かぜ薬を服用する際に注意したいのが、薬ののみ合わせです。違う種類のかぜ薬を同時にのむと、特定の成分を過剰に摂取してしまう場合があります。たとえば、咳・痰に効く薬と、鼻水、鼻づまりに効く薬には、同じ成分が含まれているので、咳止め薬だけを服用すれば、鼻水・鼻づまりにも効果が得られます。しかし、水っぽい鼻が大量に出る場合は、鼻水がのどに流れ出ることによって咳を引き起こしていることも多く、その場合は、鼻水・鼻づまりの薬が効果的です。

このように鼻水という症状ひとつにも個人差があります。しかも、鼻水に効果のある抗ヒスタミン剤は、鼻水は止めるものの、緑内障や前立腺肥大の人には望ましくない副作用を引き起こす可能性があります。
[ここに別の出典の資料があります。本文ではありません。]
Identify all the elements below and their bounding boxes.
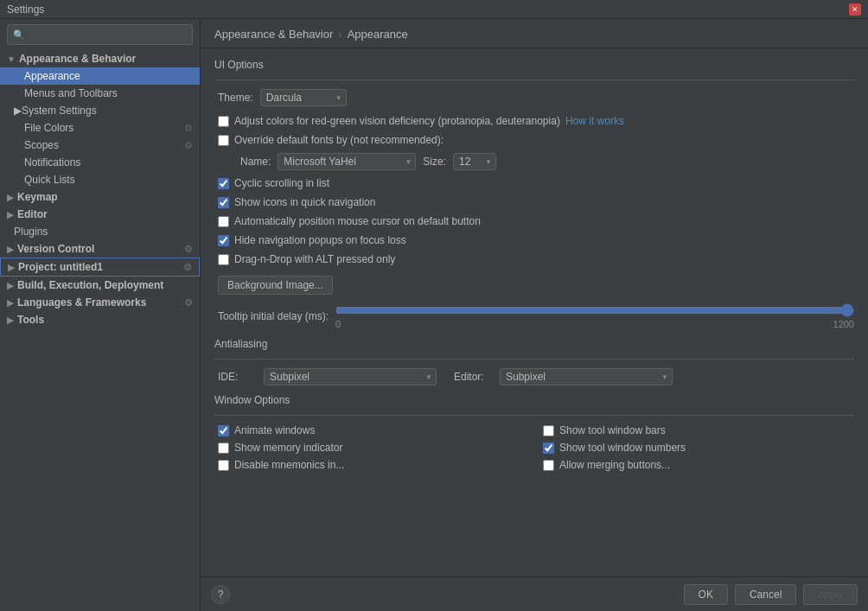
expand-arrow-icon: ▼ xyxy=(7,54,16,64)
sidebar-item-build-execution[interactable]: ▶ Build, Execution, Deployment xyxy=(0,277,200,294)
ide-aa-select-wrapper: Subpixel Greyscale None xyxy=(264,368,437,385)
override-fonts-text: Override default fonts by (not recommend… xyxy=(234,134,444,146)
font-row: Name: Size: 12 13 14 xyxy=(214,153,854,170)
antialiasing-section: Antialiasing IDE: Subpixel Greyscale Non… xyxy=(214,338,854,385)
hide-nav-label[interactable]: Hide navigation popups on focus loss xyxy=(218,234,406,246)
aa-row: IDE: Subpixel Greyscale None Editor: Sub… xyxy=(214,368,854,385)
expand-arrow-icon: ▶ xyxy=(7,210,14,220)
red-green-text: Adjust colors for red-green vision defic… xyxy=(234,115,560,127)
font-name-input[interactable] xyxy=(278,153,416,170)
sidebar: 🔍 ▼ Appearance & Behavior Appearance Men… xyxy=(0,19,201,611)
sidebar-item-appearance-behavior[interactable]: ▼ Appearance & Behavior xyxy=(0,50,200,67)
drag-drop-option-row: Drag-n-Drop with ALT pressed only xyxy=(214,253,854,265)
sidebar-item-tools[interactable]: ▶ Tools xyxy=(0,311,200,328)
drag-drop-label[interactable]: Drag-n-Drop with ALT pressed only xyxy=(218,253,395,265)
disable-mnemonics-checkbox[interactable] xyxy=(218,460,229,471)
auto-position-checkbox[interactable] xyxy=(218,216,229,227)
red-green-checkbox[interactable] xyxy=(218,116,229,127)
red-green-label[interactable]: Adjust colors for red-green vision defic… xyxy=(218,115,624,127)
close-button[interactable]: ✕ xyxy=(849,3,861,16)
show-icons-label[interactable]: Show icons in quick navigation xyxy=(218,196,375,208)
cyclic-label[interactable]: Cyclic scrolling in list xyxy=(218,177,329,189)
sidebar-item-menus-toolbars[interactable]: Menus and Toolbars xyxy=(0,85,200,102)
override-fonts-checkbox[interactable] xyxy=(218,135,229,146)
disable-mnemonics-text: Disable mnemonics in... xyxy=(234,459,344,471)
sidebar-item-quick-lists[interactable]: Quick Lists xyxy=(0,171,200,188)
red-green-option-row: Adjust colors for red-green vision defic… xyxy=(214,115,854,127)
show-tool-bars-checkbox[interactable] xyxy=(543,425,554,436)
sidebar-item-label: Build, Execution, Deployment xyxy=(17,279,163,291)
sidebar-item-label: Quick Lists xyxy=(24,174,75,186)
cyclic-option-row: Cyclic scrolling in list xyxy=(214,177,854,189)
hide-nav-checkbox[interactable] xyxy=(218,235,229,246)
cyclic-checkbox[interactable] xyxy=(218,178,229,189)
slider-labels: 0 1200 xyxy=(335,319,854,329)
settings-icon: ⚙ xyxy=(184,297,193,309)
disable-mnemonics-option[interactable]: Disable mnemonics in... xyxy=(218,459,529,471)
auto-position-label[interactable]: Automatically position mouse cursor on d… xyxy=(218,215,481,227)
auto-position-option-row: Automatically position mouse cursor on d… xyxy=(214,215,854,227)
sidebar-item-scopes[interactable]: Scopes ⚙ xyxy=(0,137,200,154)
font-name-select-wrapper xyxy=(278,153,416,170)
background-image-button[interactable]: Background Image... xyxy=(218,276,333,295)
theme-label: Theme: xyxy=(218,92,253,104)
sidebar-item-appearance[interactable]: Appearance xyxy=(0,67,200,85)
settings-icon: ⚙ xyxy=(184,244,193,255)
sidebar-item-label: Languages & Frameworks xyxy=(17,296,146,309)
sidebar-item-label: Plugins xyxy=(14,226,48,238)
sidebar-item-editor[interactable]: ▶ Editor xyxy=(0,206,200,223)
help-button[interactable]: ? xyxy=(211,585,230,604)
how-it-works-link[interactable]: How it works xyxy=(565,115,624,127)
ok-button[interactable]: OK xyxy=(684,584,728,605)
sidebar-item-system-settings[interactable]: ▶ System Settings xyxy=(0,102,200,119)
font-name-label: Name: xyxy=(240,156,271,168)
font-size-select[interactable]: 12 13 14 xyxy=(453,153,496,170)
show-memory-option[interactable]: Show memory indicator xyxy=(218,442,529,454)
sidebar-item-label: Version Control xyxy=(17,243,94,255)
sidebar-item-keymap[interactable]: ▶ Keymap xyxy=(0,188,200,206)
animate-windows-option[interactable]: Animate windows xyxy=(218,424,529,436)
theme-row: Theme: Darcula IntelliJ High Contrast xyxy=(214,89,854,106)
search-box: 🔍 xyxy=(7,24,193,45)
editor-aa-select[interactable]: Subpixel Greyscale None xyxy=(500,368,673,385)
sidebar-item-notifications[interactable]: Notifications xyxy=(0,154,200,171)
slider-max: 1200 xyxy=(833,319,854,329)
editor-aa-label: Editor: xyxy=(454,371,493,383)
bottom-actions: OK Cancel apply xyxy=(684,584,858,605)
show-icons-text: Show icons in quick navigation xyxy=(234,196,375,208)
theme-select-wrapper: Darcula IntelliJ High Contrast xyxy=(260,89,347,106)
settings-panel: UI Options Theme: Darcula IntelliJ High … xyxy=(201,48,868,576)
cancel-button[interactable]: Cancel xyxy=(735,584,796,605)
sidebar-item-file-colors[interactable]: File Colors ⚙ xyxy=(0,119,200,137)
show-tool-bars-text: Show tool window bars xyxy=(559,424,666,436)
ide-aa-select[interactable]: Subpixel Greyscale None xyxy=(264,368,437,385)
show-tool-numbers-checkbox[interactable] xyxy=(543,442,554,454)
sidebar-item-project-untitled1[interactable]: ▶ Project: untitled1 ⚙ xyxy=(0,258,200,277)
sidebar-item-languages-frameworks[interactable]: ▶ Languages & Frameworks ⚙ xyxy=(0,294,200,311)
override-fonts-label[interactable]: Override default fonts by (not recommend… xyxy=(218,134,444,146)
divider xyxy=(214,359,854,360)
drag-drop-text: Drag-n-Drop with ALT pressed only xyxy=(234,253,395,265)
sidebar-item-label: Menus and Toolbars xyxy=(24,87,118,99)
breadcrumb: Appearance & Behavior › Appearance xyxy=(201,19,868,48)
sidebar-item-plugins[interactable]: Plugins xyxy=(0,223,200,240)
allow-merging-option[interactable]: Allow merging buttons... xyxy=(543,459,854,471)
theme-select[interactable]: Darcula IntelliJ High Contrast xyxy=(260,89,347,106)
window-title: Settings xyxy=(7,3,44,16)
show-tool-numbers-option[interactable]: Show tool window numbers xyxy=(543,442,854,454)
title-bar: Settings ✕ xyxy=(0,0,868,19)
apply-button[interactable]: apply xyxy=(803,584,858,605)
drag-drop-checkbox[interactable] xyxy=(218,254,229,265)
sidebar-item-version-control[interactable]: ▶ Version Control ⚙ xyxy=(0,240,200,258)
tooltip-slider[interactable] xyxy=(335,303,854,317)
ui-options-title: UI Options xyxy=(214,59,854,71)
show-tool-bars-option[interactable]: Show tool window bars xyxy=(543,424,854,436)
show-icons-checkbox[interactable] xyxy=(218,197,229,208)
search-input[interactable] xyxy=(29,29,187,41)
show-memory-checkbox[interactable] xyxy=(218,442,229,454)
allow-merging-checkbox[interactable] xyxy=(543,460,554,471)
auto-position-text: Automatically position mouse cursor on d… xyxy=(234,215,481,227)
settings-icon: ⚙ xyxy=(184,123,193,134)
animate-windows-checkbox[interactable] xyxy=(218,425,229,436)
window-options-title: Window Options xyxy=(214,394,854,406)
このように市販薬はすべての人に万能ではないのです。

こうした点から、かぜ薬を購入する際には、薬剤師に自分の体調や症状、持病や体質などを伝えて、最適な薬を選んでもらうのが望ましいでしょう。

4~5日服用してもよくならない場合は受診を

さらに、かぜ薬を用いる際の注意点として、以下の3点があげられます。

(1)子どもには子ども用のかぜ薬を

大人用の市販薬には、アスピリンなどウイルス性疾患の子どもが服用を禁止されている成分を含むものがあります。点鼻薬も、子どもの場合、鼻の粘膜から成分を吸収しやすく、意識障害を起こす可能性があります。子どもには子ども用を服用させることが大切です。

(2)西洋薬と漢方薬を一緒に服用しない

違う製法でつくられていても、含まれている成分が同じこともあるため、特定の成分を過剰にとってしまう可能性があります。

(3)添付の注意書をよく読む

自分ののむ薬について正しく理解し、正しい量を服用するため、また、副作用を防ぐ意味からも重要です。

かぜ薬は、かぜにともなう症状を抑えるだけで、かぜを根本的に治すわけではありません。かぜをひいたら安静にして休むこと。これが最高の対策です。市販のかぜ薬を4~5日のんでもよくならない場合は、ほかの病気の疑いや二次感染の可能性もありますから、受診が必要です。